El encuentro con Toni y su familia fue un factor catalizador que me hizo ver otros horizontes de posibilidades a partir de mis esfuerzos y la concentración en objetivos previsibles y alcanzables.
Toni, severamente afectado por la polio, apenas movía sus manos pero desarrolló una gran habilidad para escribir utilizando ambas manos como soporte, esto sólo podía hacerlo acostado boca abajo en su cama.
Al terminar sus estudios, en el año 1971, Toni optó por estudiar la Licenciatura en Ingles en la Universidad de La Habana. Esta petición le fue negada. Las razones que recuerdo se esgrimieron eran las pocas perspectivas de aplicación de sus estudios teniendo en cuenta la severidad de sus limitaciones físicas. Esta situación originó un shock en la familia. Toni había concluido sus estudios como primer expediente de curso y como premio recibía esta negativa a su continuidad. Era un flagrante acto de discriminación.
Durante este proceso de incertidumbres sobre su continuidad de estudios Toni me hablaba de la necesidad de gestar un movimiento de personas con discapacidad que defendiera los derechos específicos de este sector en nuestra sociedad. De esa forma me puso en contacto con los hermanos María Josefina y Gabriel Dionisio Loureiro Ross, ambos personas con severas afectaciones en los brazos y las piernas debido a la poliomielitis. Ellos se habían conocido cuando estuvieron hospitalizados en el antiguo Hospital Reina Mercedes, que ocupaba un lugar en la hoy heladería Coppelia.
Los hermanos Loureiro, a pesar de la severidad de sus limitaciones, habían desplegado un significativo activismo social, que incluía no sólo labores de apoyo a la naciente Revolución Cubana cuando estuvieron hospitalizados en el hoy Hospital Julio Díaz, sino que también habían colaborado en la gestión de una asociación de personas con discapacidad, básicamente, mutilados de guerra pero la cual no fructificó.
Toni me quiso conectar con los hermanos Loureiro para intercambiar con ellos sobre la posibilidad de retomar la idea de la creación de una asociación que defendiera los derechos específicos de las personas con discapacidad.

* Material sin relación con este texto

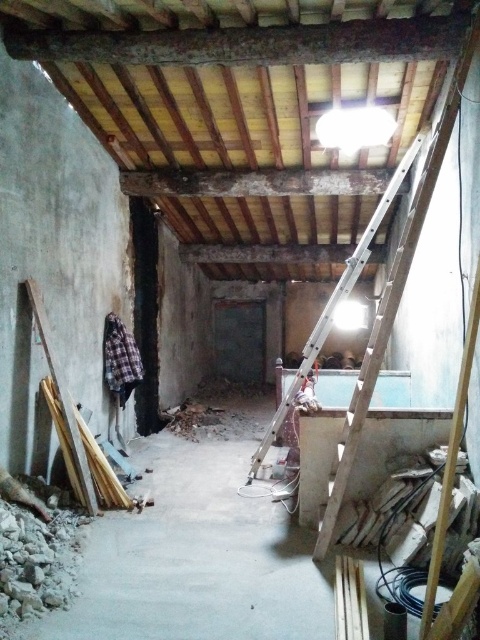 Question: Estimate the real-world distances between objects in this image. Which object is closer to the concrete floor at center?

Choices:
 (A) wooden ladder at upper right
 (B) silver metallic ladder at center

Answer: (A)

Question: Which point is closer to the camera?

Choices:
 (A) concrete floor at center
 (B) wooden ladder at upper right
 (C) silver metallic ladder at center

Answer: (A)

Question: Which object appears farthest from the camera in this image?

Choices:
 (A) concrete floor at center
 (B) silver metallic ladder at center
 (C) wooden ladder at upper right

Answer: (B)

Question: Can you confirm if concrete floor at center is thinner than silver metallic ladder at center?

Choices:
 (A) yes
 (B) no

Answer: (B)

Question: Can you confirm if concrete floor at center is positioned to the left of wooden ladder at upper right?

Choices:
 (A) no
 (B) yes

Answer: (B)

Question: Is wooden ladder at upper right to the right of silver metallic ladder at center from the viewer's perspective?

Choices:
 (A) no
 (B) yes

Answer: (B) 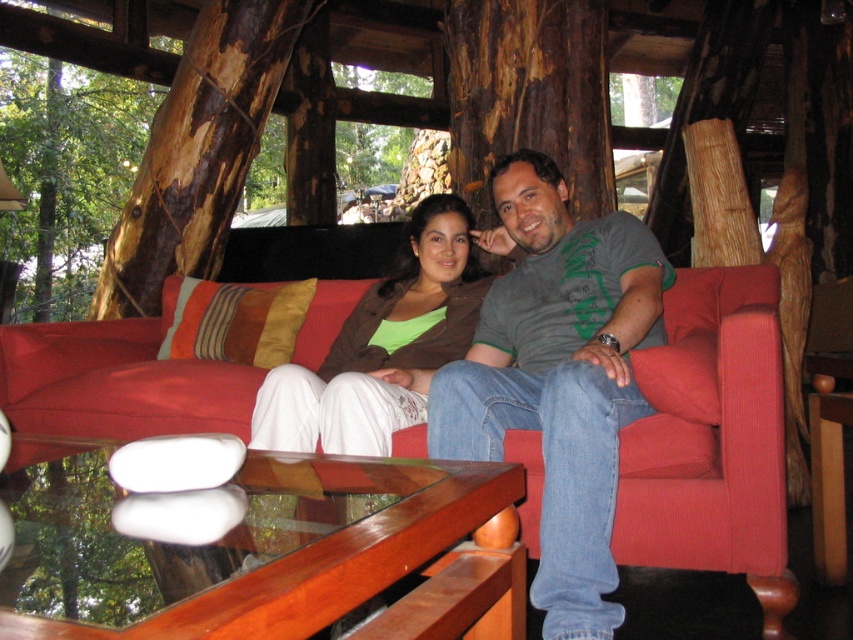 You are planning to place a rectangular cushion that is 1.2 meters wide on the corduroy red couch at center. The matte brown jacket at center is currently placed on the couch. Can the cushion fit on the couch without overlapping the jacket?

The corduroy red couch at center is wider than the matte brown jacket at center. However, the exact dimensions of the couch and the jacket are not provided, so it is uncertain whether the cushion will fit without overlapping the jacket.

You are standing in a rustic wooden cabin and see a vibrant red sofa with colorful throw pillows. There is a point marked at coordinates (x=198, y=150). What is located at this point?

The point at coordinates (x=198, y=150) marks brown rough wood at left. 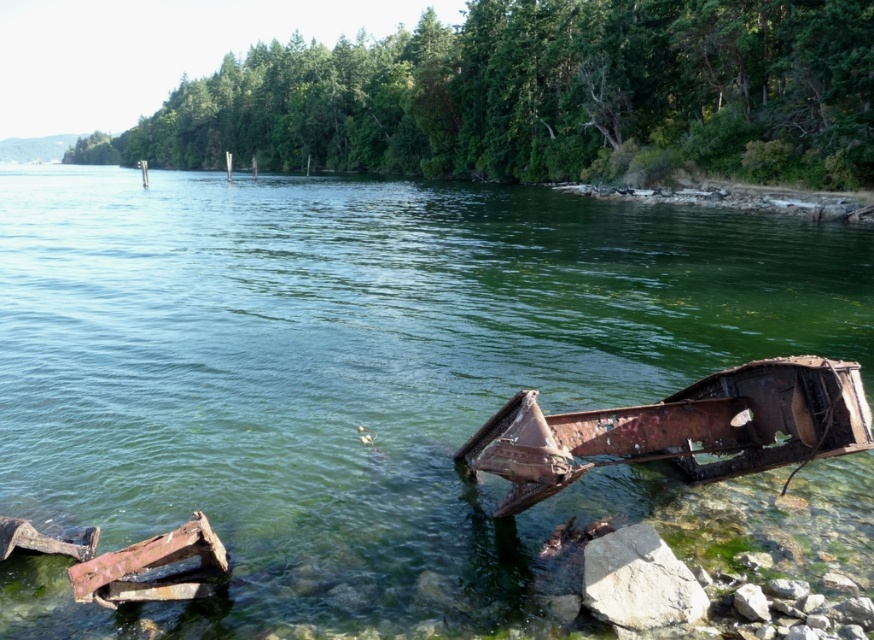 Question: Which point appears farthest from the camera in this image?

Choices:
 (A) (675, 566)
 (B) (245, 600)
 (C) (519, 390)

Answer: (C)

Question: Is green rusty metal car at lower right wider than rusty metal boat at lower right?

Choices:
 (A) yes
 (B) no

Answer: (A)

Question: Among these points, which one is nearest to the camera?

Choices:
 (A) (657, 625)
 (B) (54, 340)

Answer: (A)

Question: Does green rusty metal car at lower right come in front of gray rough rock at lower right?

Choices:
 (A) yes
 (B) no

Answer: (B)

Question: Which of the following is the farthest from the observer?

Choices:
 (A) rusty metal boat at lower right
 (B) gray rough rock at lower right
 (C) green rusty metal car at lower right

Answer: (C)

Question: Can you confirm if green rusty metal car at lower right is positioned above rusty metal boat at lower right?

Choices:
 (A) yes
 (B) no

Answer: (A)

En realidad el impacto que recibí al conocer a los hermanos Loureiro Ross fue impresionante. Incluso después que salí de su casa sentí un profundo e hiriente dolor de cabeza. ¿razones? En mi incipiente vida de “conspirador” sencillamente había conocido a las personas con mayor limitación física que jamás pude imaginar. Y este “galardón” lo mantuvieron en los años posteriores en que por diversas razones asociativas conocí a cientos de personas con discapacidad, no sólo de Cuba sino del extranjero.

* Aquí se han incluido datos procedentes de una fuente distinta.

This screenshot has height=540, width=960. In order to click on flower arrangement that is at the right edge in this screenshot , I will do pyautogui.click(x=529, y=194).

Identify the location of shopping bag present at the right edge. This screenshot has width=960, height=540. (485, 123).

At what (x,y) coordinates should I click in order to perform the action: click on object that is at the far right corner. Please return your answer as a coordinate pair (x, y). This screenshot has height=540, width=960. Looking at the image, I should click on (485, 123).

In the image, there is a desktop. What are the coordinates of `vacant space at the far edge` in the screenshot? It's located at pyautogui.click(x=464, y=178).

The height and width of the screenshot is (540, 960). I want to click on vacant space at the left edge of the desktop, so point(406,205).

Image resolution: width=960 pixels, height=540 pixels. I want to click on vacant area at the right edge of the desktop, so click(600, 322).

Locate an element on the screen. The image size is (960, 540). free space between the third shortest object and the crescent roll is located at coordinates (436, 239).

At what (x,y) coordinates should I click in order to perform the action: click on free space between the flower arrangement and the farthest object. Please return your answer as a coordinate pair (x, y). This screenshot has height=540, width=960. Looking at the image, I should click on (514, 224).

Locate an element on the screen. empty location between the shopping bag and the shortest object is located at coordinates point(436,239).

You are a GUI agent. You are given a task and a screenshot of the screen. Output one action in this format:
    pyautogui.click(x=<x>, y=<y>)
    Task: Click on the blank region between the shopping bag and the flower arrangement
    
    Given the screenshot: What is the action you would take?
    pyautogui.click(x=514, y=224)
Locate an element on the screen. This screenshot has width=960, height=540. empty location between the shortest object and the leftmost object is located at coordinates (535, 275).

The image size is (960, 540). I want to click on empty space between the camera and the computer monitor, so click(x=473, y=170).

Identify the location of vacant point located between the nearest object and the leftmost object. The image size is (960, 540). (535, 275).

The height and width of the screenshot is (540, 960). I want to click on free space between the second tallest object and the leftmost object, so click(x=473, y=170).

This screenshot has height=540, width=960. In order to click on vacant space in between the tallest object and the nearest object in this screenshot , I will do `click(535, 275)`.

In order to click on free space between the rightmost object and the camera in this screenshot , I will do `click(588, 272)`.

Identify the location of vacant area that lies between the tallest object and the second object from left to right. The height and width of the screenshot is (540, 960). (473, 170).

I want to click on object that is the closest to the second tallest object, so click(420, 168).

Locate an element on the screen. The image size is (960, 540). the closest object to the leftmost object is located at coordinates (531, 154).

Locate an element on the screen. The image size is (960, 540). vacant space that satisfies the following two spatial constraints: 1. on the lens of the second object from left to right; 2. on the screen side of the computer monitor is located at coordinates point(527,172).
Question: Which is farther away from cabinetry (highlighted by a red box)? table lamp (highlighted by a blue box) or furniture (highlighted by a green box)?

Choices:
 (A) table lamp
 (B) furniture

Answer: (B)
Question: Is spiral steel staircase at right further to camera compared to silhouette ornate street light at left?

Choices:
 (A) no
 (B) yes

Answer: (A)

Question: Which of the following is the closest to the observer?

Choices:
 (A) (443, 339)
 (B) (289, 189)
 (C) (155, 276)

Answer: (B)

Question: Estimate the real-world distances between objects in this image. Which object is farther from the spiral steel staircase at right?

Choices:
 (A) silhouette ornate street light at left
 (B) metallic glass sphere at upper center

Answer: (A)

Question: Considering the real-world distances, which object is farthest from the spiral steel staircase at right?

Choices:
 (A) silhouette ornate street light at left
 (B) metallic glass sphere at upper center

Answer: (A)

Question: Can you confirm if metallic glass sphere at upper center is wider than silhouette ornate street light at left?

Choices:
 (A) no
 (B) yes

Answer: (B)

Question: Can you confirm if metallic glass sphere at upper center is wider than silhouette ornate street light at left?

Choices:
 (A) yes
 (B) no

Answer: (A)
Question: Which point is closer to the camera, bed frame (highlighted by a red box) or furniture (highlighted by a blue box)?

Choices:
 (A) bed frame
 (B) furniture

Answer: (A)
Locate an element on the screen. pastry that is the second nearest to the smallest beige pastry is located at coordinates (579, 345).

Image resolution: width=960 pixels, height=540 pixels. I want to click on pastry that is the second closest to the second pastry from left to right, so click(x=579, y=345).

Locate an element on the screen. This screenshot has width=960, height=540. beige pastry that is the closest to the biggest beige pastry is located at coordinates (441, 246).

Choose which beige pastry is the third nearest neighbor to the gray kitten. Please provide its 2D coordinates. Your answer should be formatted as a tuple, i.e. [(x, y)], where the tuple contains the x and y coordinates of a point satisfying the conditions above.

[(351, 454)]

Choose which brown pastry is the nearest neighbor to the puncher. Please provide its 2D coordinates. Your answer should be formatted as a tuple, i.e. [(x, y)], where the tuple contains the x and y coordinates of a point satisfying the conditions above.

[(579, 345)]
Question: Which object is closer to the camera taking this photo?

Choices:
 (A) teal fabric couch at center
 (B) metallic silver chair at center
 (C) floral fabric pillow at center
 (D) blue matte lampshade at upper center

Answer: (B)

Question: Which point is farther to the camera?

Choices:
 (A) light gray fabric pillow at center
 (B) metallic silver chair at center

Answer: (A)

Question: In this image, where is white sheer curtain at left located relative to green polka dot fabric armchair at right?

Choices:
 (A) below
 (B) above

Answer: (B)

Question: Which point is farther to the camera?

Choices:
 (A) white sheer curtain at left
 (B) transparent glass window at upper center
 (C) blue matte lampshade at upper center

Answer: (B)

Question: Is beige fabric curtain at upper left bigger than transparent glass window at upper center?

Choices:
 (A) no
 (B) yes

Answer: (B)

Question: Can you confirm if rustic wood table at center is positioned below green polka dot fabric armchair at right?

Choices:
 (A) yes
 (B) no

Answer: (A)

Aquellas personas portadoras de semejante limitación física (Gabriel apenas podía mover la cabeza de un lado a otro y hablaba en un tono muy bajo, Josefina, con más “soltura”, podía balancear su cabeza enmoñada y abrir sus enormes y expresivos ojos para subrayar alguna frase, además, el brazo derecho mantenía un resto de movilidad sobre todo cuando se lo doblaban y apoyaba el codo sobre una tabla que le servía de sostén al nivel de su cintura.) Estos increíbles personajes comenzaron a formar parte de mi vida desde ese momento despertando en mí un respeto y admiración infinitos. La vitalidad que los animaba, el diapasón de intereses y la permanente necesidad de superación no cabía en sus cuerpos, aparentemente dependientes, (objetivamente si lo eran, pero…), lo cual generaba a su alrededor un sinnúmero de simpatías y deseos de colaborarles al cual me sumé de forma espontánea.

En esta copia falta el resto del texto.